Rodando os cinco continentes
Estrada, aliás, é com o Sepultura. Se muito artista por aí gosta de bater no peito com o “fiz sucesso no exterior” por fazer show para duas centenas de brasileiros saudosistas em casas noturnas de segundo e terceiro escalões, a banda tem autoridade para listar nada menos que 78 países dos cinco continentes desde que se aventurou fora das fronteiras do país, ainda no final dos anos 80. Tem de tudo, claro: desde locais acanhados a grandes festivais de rock e metal, como Dynamo Open Air, na Holanda, o Monsters of Rock inglês e Ozzfest, entre tantos outros. Mas, principalmente, é um dos poucos artistas do país com moral para rodar um país ou continente inteiro sozinho, no peito e na raça. Se na Oceania, em maio, dividiu o palco com o Death Angel, entre fevereiro e março rodou a Europa (Alemanha, República Tcheca, Hungria, Itália, Áustria, Eslováquia, Polônia, Holanda, França, Inglaterra, Escócia, Irlanda e Suíça) com Obscura, Goatwhore e Fit For An Autopsy. Em agosto, boa parte desses países será revisitada em shows próprios ou participando de festivais que rolam no verão do Velho Continente.
“Temos orgulho de não depender só do mercado brasileiro, de conquistarmos fãs pelo mundo. É um público sensacional, o metal é o estilo mais popular do mundo, que não depende de mídia, hit. Os discos do Motörhead serão ouvidos pelo resto da vida, assim como muitos ouvem Beethoven. O fã compra o disco, quer a camisa, o adesivo. É uma tribo, uma família, uma coisa que passa de pai pra filho e não depende de modismos, que não tem violência, ninguém assediando mulher igual no carnaval.”
Toda essa legião de fãs foi conquistada com muito trabalho, graças a essas maratonas que incluem quase 30 shows em 30 dias nos giros pelo exterior. “Não tem outro jeito. Se você for acompanhar qualquer banda, fora Metallica e algumas outras do metal, é assim: várias datas em sequência. É uma característica que temos desde 1989. A Europa possibilita isso, ir de cidade em cidade, e descansando bem. Eles têm boa estrutura, e estamos acostumados, alcançamos mais países em um menor espaço de tempo. Na Ásia já é diferente, é preciso se deslocar de avião. É muito parecido com o Brasil com suas grandes distâncias, é preciso se adaptar às característica de cada turnê. Tanto que é comum para a gente, ninguém reclama de dor nas costas. Eu me sinto privilegiado por poder fazer música, é estimulante. Nada é mais fantástico do que fazer o que ama, no meu caso estar no palco com o Sepultura, tocar outros projetos.”

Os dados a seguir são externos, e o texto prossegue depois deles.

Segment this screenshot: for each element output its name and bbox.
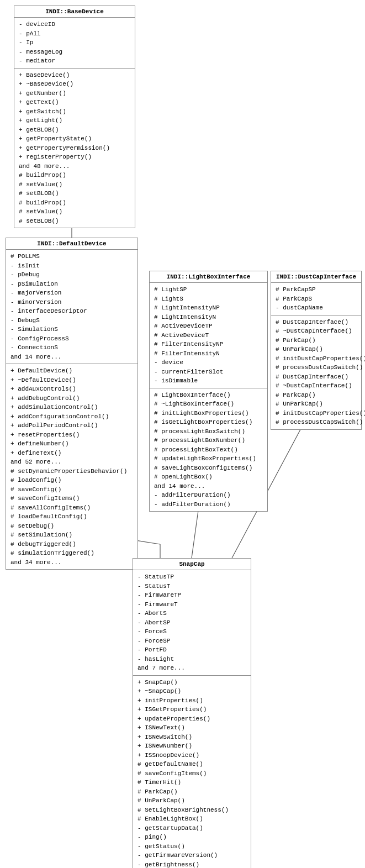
snapcap-methods: + SnapCap() + ~SnapCap() + initPropertie… [133, 676, 251, 869]
dustcap-title: INDI::DustCapInterface [271, 271, 361, 283]
dustcap-fields: # ParkCapSP # ParkCapS - dustCapName [271, 283, 361, 315]
default-device-box: INDI::DefaultDevice # POLLMS - isInit - … [6, 238, 138, 570]
default-device-methods: + DefaultDevice() + ~DefaultDevice() + a… [6, 364, 137, 569]
dustcap-methods: # DustCapInterface() # ~DustCapInterface… [271, 315, 361, 429]
dustcap-interface-box: INDI::DustCapInterface # ParkCapSP # Par… [271, 271, 362, 430]
default-device-title: INDI::DefaultDevice [6, 238, 137, 250]
diagram-container: INDI::BaseDevice - deviceID - pAll - Ip … [0, 0, 365, 868]
base-device-fields: - deviceID - pAll - Ip - messageLog - me… [14, 18, 135, 69]
snapcap-fields: - StatusTP - StatusT - FirmwareTP - Firm… [133, 570, 251, 676]
lightbox-methods: # LightBoxInterface() # ~LightBoxInterfa… [150, 388, 267, 512]
base-device-title: INDI::BaseDevice [14, 6, 135, 18]
base-device-methods: + BaseDevice() + ~BaseDevice() + getNumb… [14, 69, 135, 228]
default-device-fields: # POLLMS - isInit - pDebug - pSimulation… [6, 250, 137, 364]
lightbox-interface-box: INDI::LightBoxInterface # LightSP # Ligh… [149, 271, 268, 512]
snapcap-box: SnapCap - StatusTP - StatusT - FirmwareT… [133, 558, 251, 868]
lightbox-title: INDI::LightBoxInterface [150, 271, 267, 283]
lightbox-fields: # LightSP # LightS # LightIntensityNP # … [150, 283, 267, 388]
snapcap-title: SnapCap [133, 559, 251, 570]
base-device-box: INDI::BaseDevice - deviceID - pAll - Ip … [14, 6, 135, 228]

Decisões que deram (e continuam dando) certo
Por fim, o Sepultura comemora em 2018 os longevos 20 anos do americano Derrick Green como o frontman da banda, que chegou após o Sepultura tomar algumas das mais difíceis – e acertadas – decisões de sua carreira, após o choque da saída de Max Cavalera em plena turnê de divulgação de “Roots”. “Logo que o Max saiu, pensamos em mudar o nome da banda, porque perdemos empresário, estrutura, estávamos recomeçando do zero”, relembra. “Tivemos que parar com tudo no meio da turnê.”
“Mas nunca tomamos decisões com a cabeça quente, com o tempo tivemos condições de raciocínio para escolher o melhor caminho. Passamos nove, dez meses procurando produtor, empresário, começamos a compor o ‘Against’ em trio. O Derick só entrou em janeiro de 1998, já durante a produção, quando estávamos mais ou menos estruturados, pensando num futuro diferente para a banda. Tivemos maturidade para tomar a decisão certa. Ele veio para completar o time e foi o fator principal para termos um novo Sepultura. E até hoje o ‘Against’ é o disco mais importante da banda, sem ele talvez o Sepultura não existisse mais.”